Your task is to copy the lines of the data below from the line holding "Phlow’s recent $20 million raise (438, 889)" through the line holding "[Select sort value] (406, 459)", inclusive, exactly and with nothing added.
· · · ·
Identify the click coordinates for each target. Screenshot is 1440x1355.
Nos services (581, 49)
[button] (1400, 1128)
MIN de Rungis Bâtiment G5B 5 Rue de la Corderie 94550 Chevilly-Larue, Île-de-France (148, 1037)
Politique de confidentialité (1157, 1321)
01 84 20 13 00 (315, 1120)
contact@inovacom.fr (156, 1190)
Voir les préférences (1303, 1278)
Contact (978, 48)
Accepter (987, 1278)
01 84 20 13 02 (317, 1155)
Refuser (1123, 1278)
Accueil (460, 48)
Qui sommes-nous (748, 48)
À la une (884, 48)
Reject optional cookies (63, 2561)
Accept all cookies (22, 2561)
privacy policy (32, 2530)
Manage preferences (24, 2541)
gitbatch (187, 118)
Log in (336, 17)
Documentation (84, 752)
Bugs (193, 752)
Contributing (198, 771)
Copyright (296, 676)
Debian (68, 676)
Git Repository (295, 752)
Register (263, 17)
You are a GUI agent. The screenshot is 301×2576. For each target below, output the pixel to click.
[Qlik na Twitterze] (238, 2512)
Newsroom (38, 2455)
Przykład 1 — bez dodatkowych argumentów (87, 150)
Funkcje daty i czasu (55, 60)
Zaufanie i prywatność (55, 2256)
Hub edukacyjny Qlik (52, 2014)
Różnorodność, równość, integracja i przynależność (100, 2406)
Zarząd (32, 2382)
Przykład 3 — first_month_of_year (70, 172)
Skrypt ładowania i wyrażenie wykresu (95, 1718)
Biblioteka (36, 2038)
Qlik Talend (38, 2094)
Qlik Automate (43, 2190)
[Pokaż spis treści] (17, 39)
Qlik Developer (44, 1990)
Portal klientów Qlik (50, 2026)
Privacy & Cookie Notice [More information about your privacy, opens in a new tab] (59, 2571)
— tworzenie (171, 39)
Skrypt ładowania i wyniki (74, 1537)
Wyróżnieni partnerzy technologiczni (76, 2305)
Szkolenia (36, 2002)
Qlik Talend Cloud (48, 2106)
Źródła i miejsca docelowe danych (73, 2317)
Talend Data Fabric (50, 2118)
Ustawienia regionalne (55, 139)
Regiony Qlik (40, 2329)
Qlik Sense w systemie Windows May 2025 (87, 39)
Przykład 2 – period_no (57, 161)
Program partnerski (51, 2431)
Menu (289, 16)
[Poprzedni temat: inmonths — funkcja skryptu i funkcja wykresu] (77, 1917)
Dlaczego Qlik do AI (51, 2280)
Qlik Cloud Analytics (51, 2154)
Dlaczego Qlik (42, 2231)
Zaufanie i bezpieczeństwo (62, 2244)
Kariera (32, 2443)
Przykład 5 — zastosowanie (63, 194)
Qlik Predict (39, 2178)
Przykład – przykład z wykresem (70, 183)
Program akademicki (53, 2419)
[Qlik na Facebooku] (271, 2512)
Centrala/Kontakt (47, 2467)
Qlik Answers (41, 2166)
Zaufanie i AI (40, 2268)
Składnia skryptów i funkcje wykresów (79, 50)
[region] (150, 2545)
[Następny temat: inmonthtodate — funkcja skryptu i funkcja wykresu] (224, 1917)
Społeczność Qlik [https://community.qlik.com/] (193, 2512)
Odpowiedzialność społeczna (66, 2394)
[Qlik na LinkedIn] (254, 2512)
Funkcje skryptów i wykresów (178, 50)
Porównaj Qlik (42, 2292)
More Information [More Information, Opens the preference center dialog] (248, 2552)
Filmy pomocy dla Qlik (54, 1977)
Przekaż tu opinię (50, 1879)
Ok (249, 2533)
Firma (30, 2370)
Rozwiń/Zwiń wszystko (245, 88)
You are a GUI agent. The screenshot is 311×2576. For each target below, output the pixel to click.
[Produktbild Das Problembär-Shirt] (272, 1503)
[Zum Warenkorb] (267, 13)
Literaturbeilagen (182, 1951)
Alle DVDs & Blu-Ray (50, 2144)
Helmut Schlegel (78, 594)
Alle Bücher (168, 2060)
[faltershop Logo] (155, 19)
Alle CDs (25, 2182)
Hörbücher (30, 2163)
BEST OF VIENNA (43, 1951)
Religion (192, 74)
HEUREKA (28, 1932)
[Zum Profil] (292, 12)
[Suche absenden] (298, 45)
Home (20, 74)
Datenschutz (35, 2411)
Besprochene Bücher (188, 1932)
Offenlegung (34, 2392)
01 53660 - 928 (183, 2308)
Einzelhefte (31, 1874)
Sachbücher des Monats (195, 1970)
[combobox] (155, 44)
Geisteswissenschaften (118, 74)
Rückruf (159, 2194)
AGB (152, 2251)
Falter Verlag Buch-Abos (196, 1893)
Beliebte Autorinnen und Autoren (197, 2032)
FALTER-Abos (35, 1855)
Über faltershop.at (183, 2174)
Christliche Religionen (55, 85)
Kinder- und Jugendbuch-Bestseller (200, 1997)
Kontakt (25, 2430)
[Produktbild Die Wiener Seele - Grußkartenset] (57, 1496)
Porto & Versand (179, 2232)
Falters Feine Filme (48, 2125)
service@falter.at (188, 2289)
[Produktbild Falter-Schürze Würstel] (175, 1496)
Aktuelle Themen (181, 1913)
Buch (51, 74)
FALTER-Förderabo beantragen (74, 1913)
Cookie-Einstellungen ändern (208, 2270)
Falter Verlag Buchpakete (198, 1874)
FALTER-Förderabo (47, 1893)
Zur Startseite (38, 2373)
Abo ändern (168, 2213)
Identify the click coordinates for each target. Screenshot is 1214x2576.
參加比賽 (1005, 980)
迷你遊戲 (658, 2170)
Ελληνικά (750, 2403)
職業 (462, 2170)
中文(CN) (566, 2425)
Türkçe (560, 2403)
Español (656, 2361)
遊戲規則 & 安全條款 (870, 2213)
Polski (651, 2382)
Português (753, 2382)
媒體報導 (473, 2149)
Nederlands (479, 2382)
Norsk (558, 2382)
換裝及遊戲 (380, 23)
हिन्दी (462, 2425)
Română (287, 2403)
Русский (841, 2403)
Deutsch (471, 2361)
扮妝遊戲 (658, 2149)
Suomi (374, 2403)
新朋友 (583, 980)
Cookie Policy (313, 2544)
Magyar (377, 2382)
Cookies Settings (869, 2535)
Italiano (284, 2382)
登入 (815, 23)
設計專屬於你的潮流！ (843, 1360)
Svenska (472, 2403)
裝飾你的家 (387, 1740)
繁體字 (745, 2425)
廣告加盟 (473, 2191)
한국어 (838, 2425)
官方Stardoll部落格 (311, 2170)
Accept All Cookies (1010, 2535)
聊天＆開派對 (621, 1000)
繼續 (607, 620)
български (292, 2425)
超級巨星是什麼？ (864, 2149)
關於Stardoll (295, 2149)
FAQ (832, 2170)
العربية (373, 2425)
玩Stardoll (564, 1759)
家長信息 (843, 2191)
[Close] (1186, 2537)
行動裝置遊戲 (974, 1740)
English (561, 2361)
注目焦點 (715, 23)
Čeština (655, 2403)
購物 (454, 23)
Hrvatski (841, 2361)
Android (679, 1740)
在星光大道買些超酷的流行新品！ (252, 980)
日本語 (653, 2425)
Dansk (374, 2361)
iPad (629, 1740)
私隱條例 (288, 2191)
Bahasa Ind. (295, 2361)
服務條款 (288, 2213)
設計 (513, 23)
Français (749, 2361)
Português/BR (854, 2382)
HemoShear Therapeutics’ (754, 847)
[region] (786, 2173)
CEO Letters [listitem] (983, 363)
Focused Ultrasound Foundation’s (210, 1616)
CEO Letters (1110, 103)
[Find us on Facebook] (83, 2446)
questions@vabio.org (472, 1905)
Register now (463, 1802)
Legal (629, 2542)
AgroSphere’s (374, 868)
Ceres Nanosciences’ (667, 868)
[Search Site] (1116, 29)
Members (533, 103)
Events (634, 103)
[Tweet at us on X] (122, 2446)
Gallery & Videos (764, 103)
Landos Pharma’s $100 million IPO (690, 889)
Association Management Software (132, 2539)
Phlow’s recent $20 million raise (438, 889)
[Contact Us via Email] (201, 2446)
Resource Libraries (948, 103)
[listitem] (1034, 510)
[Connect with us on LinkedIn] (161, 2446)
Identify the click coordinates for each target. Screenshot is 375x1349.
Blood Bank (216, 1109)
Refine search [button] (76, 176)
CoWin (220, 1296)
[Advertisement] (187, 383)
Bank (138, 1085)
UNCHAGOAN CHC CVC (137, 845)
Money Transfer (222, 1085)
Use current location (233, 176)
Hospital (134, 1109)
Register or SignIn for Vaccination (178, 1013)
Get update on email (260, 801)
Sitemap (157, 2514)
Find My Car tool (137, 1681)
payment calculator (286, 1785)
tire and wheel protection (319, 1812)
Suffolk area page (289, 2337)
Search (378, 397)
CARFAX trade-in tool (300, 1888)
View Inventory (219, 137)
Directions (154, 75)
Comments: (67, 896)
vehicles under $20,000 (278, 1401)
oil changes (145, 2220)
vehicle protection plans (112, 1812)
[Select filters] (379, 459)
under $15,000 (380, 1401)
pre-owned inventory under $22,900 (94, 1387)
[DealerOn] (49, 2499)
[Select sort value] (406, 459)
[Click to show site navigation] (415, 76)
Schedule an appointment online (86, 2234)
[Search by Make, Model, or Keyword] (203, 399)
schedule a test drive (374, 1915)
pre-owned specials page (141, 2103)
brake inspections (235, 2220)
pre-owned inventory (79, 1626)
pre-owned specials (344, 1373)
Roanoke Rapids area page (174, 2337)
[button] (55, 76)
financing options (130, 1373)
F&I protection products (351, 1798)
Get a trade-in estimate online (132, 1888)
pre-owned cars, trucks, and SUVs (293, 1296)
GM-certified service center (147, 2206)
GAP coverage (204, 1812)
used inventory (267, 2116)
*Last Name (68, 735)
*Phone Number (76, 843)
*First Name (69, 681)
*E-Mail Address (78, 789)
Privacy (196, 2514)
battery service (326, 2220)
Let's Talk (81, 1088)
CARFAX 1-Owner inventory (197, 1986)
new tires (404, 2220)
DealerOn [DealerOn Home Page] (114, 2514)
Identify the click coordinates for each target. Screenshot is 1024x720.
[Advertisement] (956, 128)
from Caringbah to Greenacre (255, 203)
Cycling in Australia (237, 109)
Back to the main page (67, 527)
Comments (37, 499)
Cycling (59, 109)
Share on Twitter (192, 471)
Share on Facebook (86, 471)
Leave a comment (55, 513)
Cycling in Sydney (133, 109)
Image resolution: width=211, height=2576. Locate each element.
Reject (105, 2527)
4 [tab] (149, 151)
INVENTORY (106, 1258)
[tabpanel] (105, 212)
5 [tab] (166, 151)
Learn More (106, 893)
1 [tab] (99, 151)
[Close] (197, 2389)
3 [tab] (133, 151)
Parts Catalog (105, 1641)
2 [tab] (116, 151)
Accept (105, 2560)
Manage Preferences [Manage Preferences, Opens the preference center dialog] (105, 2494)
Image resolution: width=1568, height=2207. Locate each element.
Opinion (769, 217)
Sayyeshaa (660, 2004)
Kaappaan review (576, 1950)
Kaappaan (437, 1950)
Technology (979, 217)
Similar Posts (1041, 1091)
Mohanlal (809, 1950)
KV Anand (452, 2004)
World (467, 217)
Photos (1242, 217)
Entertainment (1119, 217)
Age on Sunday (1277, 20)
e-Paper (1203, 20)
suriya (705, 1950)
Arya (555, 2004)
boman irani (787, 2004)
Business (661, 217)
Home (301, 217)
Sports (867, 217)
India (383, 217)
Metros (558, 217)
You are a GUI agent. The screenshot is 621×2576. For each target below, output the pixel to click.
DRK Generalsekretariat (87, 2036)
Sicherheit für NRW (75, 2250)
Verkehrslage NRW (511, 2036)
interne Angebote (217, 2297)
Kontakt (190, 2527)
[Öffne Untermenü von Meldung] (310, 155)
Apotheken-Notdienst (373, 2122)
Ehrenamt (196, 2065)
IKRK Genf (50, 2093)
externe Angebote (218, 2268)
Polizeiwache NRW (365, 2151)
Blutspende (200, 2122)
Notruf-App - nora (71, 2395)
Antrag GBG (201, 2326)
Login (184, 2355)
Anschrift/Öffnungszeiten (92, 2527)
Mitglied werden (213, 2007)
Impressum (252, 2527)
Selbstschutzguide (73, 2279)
· · · ·
Answer section =>
Phlow’s recent $20 million raise (438, 889)
[Contact Us via Email] (201, 2446)
Resource Libraries (948, 103)
[listitem] (1034, 510)
[Connect with us on LinkedIn] (161, 2446)
Identify the click coordinates for each target. Screenshot is 375x1349.
Blood Bank (216, 1109)
Refine search [button] (76, 176)
CoWin (220, 1296)
[Advertisement] (187, 383)
Bank (138, 1085)
UNCHAGOAN CHC CVC (137, 845)
Money Transfer (222, 1085)
Use current location (233, 176)
Hospital (134, 1109)
Register or SignIn for Vaccination (178, 1013)
Get update on email (260, 801)
Sitemap (157, 2514)
Find My Car tool (137, 1681)
payment calculator (286, 1785)
tire and wheel protection (319, 1812)
Suffolk area page (289, 2337)
Search (378, 397)
CARFAX trade-in tool (300, 1888)
View Inventory (219, 137)
Directions (154, 75)
Comments: (67, 896)
vehicles under $20,000 (278, 1401)
oil changes (145, 2220)
vehicle protection plans (112, 1812)
[Select filters] (379, 459)
under $15,000 (380, 1401)
pre-owned inventory under $22,900 (94, 1387)
[DealerOn] (49, 2499)
[Select sort value] (406, 459)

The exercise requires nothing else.